# Chapter 2 : End-To-End Machine Learning Project

### Our approach for this problem will be based below main steps-

1. Look at the bigger picture
2. Get the data
3. Explore & visualise the data to gain insights
4. Prepare the data for machine learning algorithms
5. Select a model & train it
6. Fine-tune your model
7. Present your solution
8. Launch, monitor & maintain your system

In [None]:
# import statements
import pandas as pd
import os
import matplotlib.pyplot as plt
from sklearn.model_selection import train_test_split
from sklearn.impute import SimpleImputer
from sklearn.preprocessing import OneHotEncoder, MinMaxScaler, StandardScaler
from sklearn.metrics.pairwise import rbf_kernel
import numpy as np
from pandas.plotting import scatter_matrix
from sklearn.pipeline import make_pipeline
from sklearn.compose import ColumnTransformer, make_column_selector, make_column_transformer
%matplotlib inline

## 2. Get the Data

In [None]:
data_path = os.path.join(os.getcwd(), "housing.csv")

In [None]:
data_path

In [None]:
housing_df = pd.read_csv(data_path)
housing_df.head(5)

In [None]:
housing_df.info()

Notice feature 'total_bedrooms' has only 20433 out of total dataset entries 20640. Meaning 207 districts does not have valid value for this feature.

### Exploring 'ocean_proximity' as categorical feature: 5 categorical values as below

In [None]:
housing_df['ocean_proximity'].value_counts()

### Exploring the distribution of numerical attributes
- Numerical features are pretty skewed, we need may need to normalise them
- Few features like housing_median_age & median_house_value are capped at different levels

In [None]:
housing_df.hist(figsize=(15,8), bins=40) 
# figsize = how stretch the figure will be
# bins = how smooth the distribution looks like, divide data into smaller bins

### Creating a Test Set

- Here we have randomly selected the test set which is not the ideal way because it might introduce the sampling bias.
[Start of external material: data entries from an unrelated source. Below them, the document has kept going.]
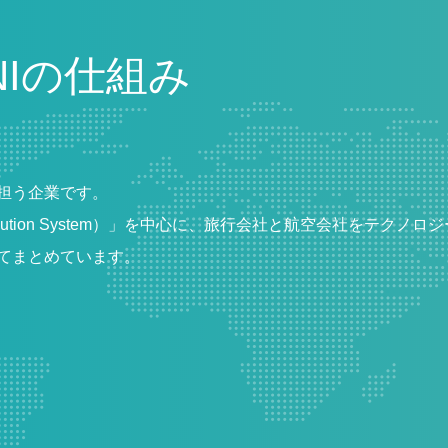
NIの仕組み
担う企業です。
tribution System）」を中心に、旅行会社と航空会社をテ
てまとめています。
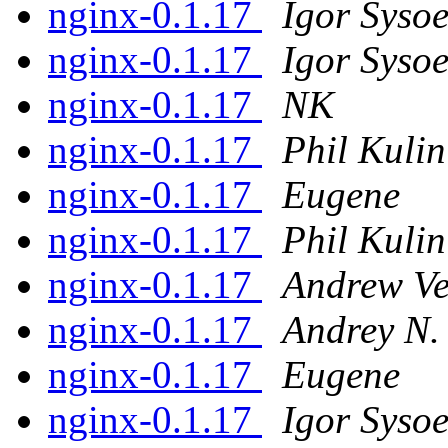
nginx-0.1.17
Igor Syso
nginx-0.1.17
Igor Syso
nginx-0.1.17
NK
nginx-0.1.17
Phil Kulin
nginx-0.1.17
Eugene
nginx-0.1.17
Phil Kulin
nginx-0.1.17
Andrew Ve
nginx-0.1.17
Andrey N.
nginx-0.1.17
Eugene
nginx-0.1.17
Igor Syso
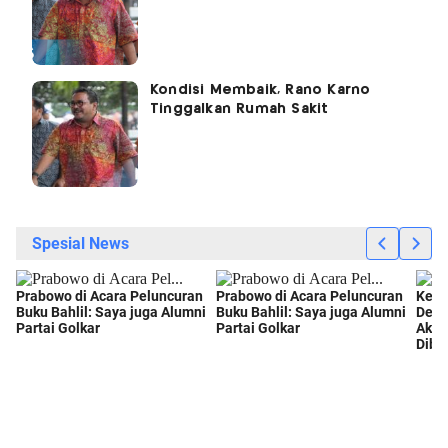
Kondisi Membaik, Rano Karno
Tinggalkan Rumah Sakit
Test set should be the representative of all the dataset to produce reliable & accurate results.
- Assuming 'median_income' feature is very important in predicting 'median_house_value' so the test set should be representative of this feature.
- Looking at 'median_income', it appears to be divided mostly from 1.5 to 6. Let's create new feature 'income_cat'to represent categories for this continous variable. Categories shouldn't be too large or small
- pd.cut() function provides the way to create these categories
- train_test_split() function provides an argument stratify=feature_name which is used to create test set with stratified strategy

In [None]:
housing_df["income_cat"] = pd.cut(housing_df["median_income"],
                                 bins=[0.,1.5,3.,4.5,6., np.inf],
                                 labels=[1,2,3,4,5]) # np.inf required as bins should > labels

In [None]:
housing_df["income_cat"].value_counts().sort_index().plot.bar(rot=0, grid=True) # rot: 
plt.xlabel("Income category")
plt.ylabel("Number of districts")

In [None]:
# unstratified data
unstrat_train_set, unstrat_test_set = train_test_split(housing_df, test_size=0.2, random_state=42)

In [None]:
# stratified sampling
strat_train_set, strat_test_set = train_test_split(housing_df, test_size=0.2, random_state=42, stratify=housing_df["income_cat"])

In [None]:
strat_test_set["income_cat"].value_counts()/len(strat_test_set) # total strat test set = 4128


In [None]:
# we won't use the income_cat feature again & also don't want it to influence our predictions, so we will remove it
for feat_set in (strat_train_set, strat_test_set):
    feat_set.drop("income_cat", axis=1, inplace=True)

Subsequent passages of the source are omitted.